= WORK TO COMPLETE =
The lines from the one with "bei uns besucht" through the last line below are to be copied exactly; no other lines are to be returned.

(Stored data entries)
• • • •

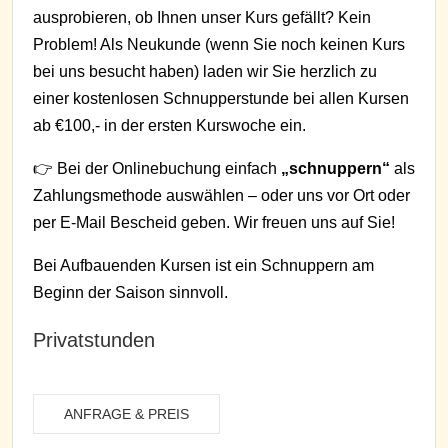
ausprobieren, ob Ihnen unser Kurs gefällt? Kein
Problem! Als Neukunde (wenn Sie noch keinen Kurs
bei uns besucht haben) laden wir Sie herzlich zu
einer kostenlosen Schnupperstunde bei allen Kursen
ab €100,- in der ersten Kurswoche ein.
👉 Bei der Onlinebuchung einfach
„schnuppern“
als
Zahlungsmethode auswählen – oder uns vor Ort oder
per E-Mail Bescheid geben. Wir freuen uns auf Sie!
Bei Aufbauenden Kursen ist ein Schnuppern am
Beginn der Saison sinnvoll.
Privatstunden
ANFRAGE & PREIS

• • • •

= RESPONSE TO THIS TASK =
bei uns besucht haben) laden wir Sie herzlich zu
einer kostenlosen Schnupperstunde bei allen Kursen
ab €100,- in der ersten Kurswoche ein.
👉 Bei der Onlinebuchung einfach
„schnuppern“
als
Zahlungsmethode auswählen – oder uns vor Ort oder
per E-Mail Bescheid geben. Wir freuen uns auf Sie!
Bei Aufbauenden Kursen ist ein Schnuppern am
Beginn der Saison sinnvoll.
Privatstunden
ANFRAGE & PREIS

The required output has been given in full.